How is the rest of the world to think about Gaza, about Palestinians? I ask because the deliberate ruination of Palestine – seen most painfully in Gaza – has been well documented. Yet Israel’s actions have been met, more often than not, with serene indifference and lack of remorse, reflecting, in the historian Gabriel Kolko’s words, the ‘absence of a greater sense of abhorrence’ – or, I would say after 14 May, with little if any abhorrence at all. One need only look at the language used in the American media to describe Palestinians and their deaths. Israeli propaganda dehumanising Palestinians has been enormously successful.

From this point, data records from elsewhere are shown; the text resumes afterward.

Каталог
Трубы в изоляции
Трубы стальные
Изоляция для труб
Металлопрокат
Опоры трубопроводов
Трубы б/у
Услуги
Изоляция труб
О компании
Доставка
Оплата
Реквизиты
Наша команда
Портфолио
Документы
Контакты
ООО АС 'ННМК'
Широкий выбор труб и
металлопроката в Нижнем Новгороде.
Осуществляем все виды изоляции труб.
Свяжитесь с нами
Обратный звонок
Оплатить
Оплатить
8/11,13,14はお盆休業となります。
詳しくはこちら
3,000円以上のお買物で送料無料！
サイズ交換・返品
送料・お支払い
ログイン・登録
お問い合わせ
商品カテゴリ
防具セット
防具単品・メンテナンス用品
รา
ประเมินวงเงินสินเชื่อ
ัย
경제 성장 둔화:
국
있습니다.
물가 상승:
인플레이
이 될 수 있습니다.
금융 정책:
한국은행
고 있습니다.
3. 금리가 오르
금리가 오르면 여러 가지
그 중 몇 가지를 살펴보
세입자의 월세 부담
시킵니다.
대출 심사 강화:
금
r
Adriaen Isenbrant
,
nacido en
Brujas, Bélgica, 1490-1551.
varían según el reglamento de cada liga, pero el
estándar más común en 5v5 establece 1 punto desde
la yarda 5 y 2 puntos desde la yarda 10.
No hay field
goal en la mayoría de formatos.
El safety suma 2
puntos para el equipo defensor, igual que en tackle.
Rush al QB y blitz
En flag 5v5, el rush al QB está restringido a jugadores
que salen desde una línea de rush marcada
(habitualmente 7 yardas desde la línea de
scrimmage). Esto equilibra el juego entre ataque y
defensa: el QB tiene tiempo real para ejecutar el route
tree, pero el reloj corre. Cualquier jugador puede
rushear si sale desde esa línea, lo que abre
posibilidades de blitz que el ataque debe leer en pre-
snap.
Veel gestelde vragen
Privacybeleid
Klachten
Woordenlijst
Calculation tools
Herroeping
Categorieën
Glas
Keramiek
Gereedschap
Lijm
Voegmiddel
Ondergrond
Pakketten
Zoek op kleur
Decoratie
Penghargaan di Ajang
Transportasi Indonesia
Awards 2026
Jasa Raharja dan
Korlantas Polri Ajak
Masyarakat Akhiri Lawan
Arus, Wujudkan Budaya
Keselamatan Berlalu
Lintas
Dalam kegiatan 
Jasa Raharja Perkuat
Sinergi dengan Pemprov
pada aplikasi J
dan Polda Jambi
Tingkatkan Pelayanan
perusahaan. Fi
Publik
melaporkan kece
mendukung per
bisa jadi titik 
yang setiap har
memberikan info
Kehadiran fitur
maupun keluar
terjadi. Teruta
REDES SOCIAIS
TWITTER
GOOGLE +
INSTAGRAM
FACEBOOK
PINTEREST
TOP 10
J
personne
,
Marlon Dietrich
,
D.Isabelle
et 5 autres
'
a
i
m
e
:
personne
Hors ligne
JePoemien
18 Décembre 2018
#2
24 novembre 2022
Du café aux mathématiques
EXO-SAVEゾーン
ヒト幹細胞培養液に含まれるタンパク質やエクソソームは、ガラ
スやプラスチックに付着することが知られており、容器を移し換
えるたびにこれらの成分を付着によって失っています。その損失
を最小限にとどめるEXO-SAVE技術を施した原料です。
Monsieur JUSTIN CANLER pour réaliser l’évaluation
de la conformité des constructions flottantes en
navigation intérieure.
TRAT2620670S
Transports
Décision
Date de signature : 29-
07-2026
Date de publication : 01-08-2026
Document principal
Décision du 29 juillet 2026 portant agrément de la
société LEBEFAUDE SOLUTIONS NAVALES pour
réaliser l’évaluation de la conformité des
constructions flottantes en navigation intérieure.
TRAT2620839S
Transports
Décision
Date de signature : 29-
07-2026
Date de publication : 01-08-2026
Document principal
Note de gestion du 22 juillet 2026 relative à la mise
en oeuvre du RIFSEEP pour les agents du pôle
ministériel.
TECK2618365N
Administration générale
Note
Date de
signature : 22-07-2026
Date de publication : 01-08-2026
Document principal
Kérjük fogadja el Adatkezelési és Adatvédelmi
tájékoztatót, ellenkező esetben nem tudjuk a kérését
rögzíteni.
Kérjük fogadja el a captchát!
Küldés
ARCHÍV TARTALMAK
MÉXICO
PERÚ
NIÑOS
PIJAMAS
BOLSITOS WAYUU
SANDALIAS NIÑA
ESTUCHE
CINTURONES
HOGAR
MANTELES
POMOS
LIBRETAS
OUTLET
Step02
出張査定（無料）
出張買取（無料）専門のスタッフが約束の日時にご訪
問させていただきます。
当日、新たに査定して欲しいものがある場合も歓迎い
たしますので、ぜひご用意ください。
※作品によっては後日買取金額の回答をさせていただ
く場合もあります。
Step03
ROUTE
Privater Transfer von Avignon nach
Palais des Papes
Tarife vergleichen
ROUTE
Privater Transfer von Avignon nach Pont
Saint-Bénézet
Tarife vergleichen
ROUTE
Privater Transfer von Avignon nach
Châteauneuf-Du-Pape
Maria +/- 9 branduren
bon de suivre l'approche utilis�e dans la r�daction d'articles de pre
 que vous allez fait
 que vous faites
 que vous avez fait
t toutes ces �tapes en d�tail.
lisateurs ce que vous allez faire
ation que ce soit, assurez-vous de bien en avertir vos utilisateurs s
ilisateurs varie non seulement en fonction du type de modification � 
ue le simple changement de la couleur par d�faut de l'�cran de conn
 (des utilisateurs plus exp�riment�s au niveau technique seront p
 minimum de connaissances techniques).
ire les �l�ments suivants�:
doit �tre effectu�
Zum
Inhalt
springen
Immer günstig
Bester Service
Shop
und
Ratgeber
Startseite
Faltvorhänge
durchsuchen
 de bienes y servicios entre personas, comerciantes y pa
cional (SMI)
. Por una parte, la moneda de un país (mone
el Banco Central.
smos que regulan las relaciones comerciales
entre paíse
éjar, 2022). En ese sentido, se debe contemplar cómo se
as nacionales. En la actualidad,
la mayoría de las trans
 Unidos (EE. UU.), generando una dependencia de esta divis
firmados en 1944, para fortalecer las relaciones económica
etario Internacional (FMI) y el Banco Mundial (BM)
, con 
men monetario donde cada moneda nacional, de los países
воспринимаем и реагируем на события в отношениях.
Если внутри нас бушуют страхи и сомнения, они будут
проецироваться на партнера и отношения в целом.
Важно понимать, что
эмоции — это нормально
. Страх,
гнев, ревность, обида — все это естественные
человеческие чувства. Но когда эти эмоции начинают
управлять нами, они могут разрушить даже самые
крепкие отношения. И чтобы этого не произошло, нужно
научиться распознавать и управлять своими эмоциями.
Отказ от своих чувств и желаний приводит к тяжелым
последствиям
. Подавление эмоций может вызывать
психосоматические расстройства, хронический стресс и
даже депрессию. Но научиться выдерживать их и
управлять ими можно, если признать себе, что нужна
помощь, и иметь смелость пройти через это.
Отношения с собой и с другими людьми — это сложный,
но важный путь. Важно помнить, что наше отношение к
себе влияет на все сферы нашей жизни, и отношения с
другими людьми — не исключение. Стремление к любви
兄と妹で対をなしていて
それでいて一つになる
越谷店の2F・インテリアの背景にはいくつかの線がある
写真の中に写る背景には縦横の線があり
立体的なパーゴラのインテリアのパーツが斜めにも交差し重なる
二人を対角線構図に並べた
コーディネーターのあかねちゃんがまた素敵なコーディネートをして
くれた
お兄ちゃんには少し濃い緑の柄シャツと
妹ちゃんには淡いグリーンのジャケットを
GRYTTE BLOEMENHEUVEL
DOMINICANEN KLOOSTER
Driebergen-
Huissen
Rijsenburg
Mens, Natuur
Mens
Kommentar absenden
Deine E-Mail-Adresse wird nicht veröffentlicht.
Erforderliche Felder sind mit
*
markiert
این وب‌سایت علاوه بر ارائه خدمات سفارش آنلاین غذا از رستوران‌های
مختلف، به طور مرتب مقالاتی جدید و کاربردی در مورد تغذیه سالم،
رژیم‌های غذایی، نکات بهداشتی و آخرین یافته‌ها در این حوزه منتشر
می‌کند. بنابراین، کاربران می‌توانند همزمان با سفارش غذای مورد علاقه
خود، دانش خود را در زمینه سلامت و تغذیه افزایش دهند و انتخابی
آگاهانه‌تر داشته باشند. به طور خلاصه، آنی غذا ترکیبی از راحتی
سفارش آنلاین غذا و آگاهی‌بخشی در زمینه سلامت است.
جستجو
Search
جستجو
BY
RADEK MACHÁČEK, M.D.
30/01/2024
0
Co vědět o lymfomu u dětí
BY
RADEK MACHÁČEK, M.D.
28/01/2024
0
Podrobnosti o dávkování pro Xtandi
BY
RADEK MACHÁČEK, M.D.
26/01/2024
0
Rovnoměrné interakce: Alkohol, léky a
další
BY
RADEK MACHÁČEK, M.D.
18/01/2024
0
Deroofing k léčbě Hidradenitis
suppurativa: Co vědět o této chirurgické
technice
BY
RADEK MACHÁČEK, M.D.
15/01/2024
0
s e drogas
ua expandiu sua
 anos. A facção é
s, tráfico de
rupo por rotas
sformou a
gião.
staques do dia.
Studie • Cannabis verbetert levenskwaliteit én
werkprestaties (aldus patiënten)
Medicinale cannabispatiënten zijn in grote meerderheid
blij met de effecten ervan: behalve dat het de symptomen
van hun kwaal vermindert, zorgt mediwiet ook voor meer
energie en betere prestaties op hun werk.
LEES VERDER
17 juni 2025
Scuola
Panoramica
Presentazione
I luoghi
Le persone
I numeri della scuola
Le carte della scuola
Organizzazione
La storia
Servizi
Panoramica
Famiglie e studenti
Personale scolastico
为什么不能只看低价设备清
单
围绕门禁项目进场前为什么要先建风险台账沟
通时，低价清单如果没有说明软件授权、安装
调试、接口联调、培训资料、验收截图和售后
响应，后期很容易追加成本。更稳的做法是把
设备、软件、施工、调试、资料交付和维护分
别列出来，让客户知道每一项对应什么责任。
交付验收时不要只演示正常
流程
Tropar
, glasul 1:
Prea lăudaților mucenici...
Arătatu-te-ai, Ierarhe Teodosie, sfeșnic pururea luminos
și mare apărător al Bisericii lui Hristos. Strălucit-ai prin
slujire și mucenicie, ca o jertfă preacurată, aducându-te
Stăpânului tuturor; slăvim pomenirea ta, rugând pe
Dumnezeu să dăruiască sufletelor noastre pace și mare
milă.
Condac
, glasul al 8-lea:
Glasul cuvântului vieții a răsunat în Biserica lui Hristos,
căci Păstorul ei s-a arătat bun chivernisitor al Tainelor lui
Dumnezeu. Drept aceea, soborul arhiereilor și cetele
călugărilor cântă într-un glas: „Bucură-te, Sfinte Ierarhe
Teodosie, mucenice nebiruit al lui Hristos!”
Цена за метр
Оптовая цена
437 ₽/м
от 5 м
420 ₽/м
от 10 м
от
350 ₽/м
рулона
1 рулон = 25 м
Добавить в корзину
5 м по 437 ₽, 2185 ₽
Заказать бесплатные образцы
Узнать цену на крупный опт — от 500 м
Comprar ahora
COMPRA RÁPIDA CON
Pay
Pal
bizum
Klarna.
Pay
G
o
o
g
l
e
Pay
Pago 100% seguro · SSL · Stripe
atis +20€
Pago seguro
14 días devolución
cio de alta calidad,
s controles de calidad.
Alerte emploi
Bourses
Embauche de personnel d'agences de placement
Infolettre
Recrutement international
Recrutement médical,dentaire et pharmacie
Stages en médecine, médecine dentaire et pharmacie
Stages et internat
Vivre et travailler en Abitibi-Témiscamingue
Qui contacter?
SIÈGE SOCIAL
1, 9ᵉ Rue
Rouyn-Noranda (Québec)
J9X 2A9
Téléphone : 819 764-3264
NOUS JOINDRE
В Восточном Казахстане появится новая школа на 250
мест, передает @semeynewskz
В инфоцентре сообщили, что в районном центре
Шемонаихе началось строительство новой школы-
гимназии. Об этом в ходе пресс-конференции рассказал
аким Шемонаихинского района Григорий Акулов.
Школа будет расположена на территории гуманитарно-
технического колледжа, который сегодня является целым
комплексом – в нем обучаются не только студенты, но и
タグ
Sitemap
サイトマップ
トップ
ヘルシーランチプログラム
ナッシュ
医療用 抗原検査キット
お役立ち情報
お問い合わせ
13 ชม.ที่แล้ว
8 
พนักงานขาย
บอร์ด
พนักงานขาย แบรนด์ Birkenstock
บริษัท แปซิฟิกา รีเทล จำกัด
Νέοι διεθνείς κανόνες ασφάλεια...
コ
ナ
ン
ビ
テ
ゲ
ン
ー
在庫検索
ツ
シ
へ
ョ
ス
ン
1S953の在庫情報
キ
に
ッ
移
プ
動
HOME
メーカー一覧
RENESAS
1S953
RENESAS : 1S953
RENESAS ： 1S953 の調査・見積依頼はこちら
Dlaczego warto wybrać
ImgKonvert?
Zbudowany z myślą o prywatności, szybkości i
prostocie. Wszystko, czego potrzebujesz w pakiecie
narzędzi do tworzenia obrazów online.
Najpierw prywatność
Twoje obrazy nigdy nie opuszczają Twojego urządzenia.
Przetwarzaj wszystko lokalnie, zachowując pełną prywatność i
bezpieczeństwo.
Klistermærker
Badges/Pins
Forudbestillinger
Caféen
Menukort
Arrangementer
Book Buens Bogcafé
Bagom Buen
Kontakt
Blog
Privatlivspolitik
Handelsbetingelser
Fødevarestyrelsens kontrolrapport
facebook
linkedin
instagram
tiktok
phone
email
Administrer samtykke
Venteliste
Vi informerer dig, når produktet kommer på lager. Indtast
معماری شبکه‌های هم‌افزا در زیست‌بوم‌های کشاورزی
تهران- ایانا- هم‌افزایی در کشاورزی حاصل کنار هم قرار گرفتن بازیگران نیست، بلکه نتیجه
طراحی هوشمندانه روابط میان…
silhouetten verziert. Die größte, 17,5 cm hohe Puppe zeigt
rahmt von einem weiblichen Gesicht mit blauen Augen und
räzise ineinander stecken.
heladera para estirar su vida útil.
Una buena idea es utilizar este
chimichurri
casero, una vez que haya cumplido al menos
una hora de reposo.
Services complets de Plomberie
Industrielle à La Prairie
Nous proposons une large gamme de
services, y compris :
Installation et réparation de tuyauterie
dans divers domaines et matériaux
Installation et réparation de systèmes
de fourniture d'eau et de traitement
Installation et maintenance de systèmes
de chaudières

Why are so many among us unmoved by the contamination of a water supply that will soon lead to life-threatening epidemics among a population of nearly two million people; by the shattering of a once functioning economy through closure and blockade, depriving at least 45 per cent of the labour force (and more than 60 per cent of young workers) of the right to work – forcing most of them into dependence on food handouts and desperate young women into prostitution? The deprivation is deliberate. What purpose does Gaza’s suffering serve?

The real threat to Israel lies not in acts of Palestinian violence, but in understanding that those acts are a response to occupation and oppression, to injustice and dehumanisation. As an Israeli friend of mine once said, the threat to Israel lies ‘in making Palestinians intimate, in seeing the world through their eyes’. Why are we so afraid of humanising Palestinians?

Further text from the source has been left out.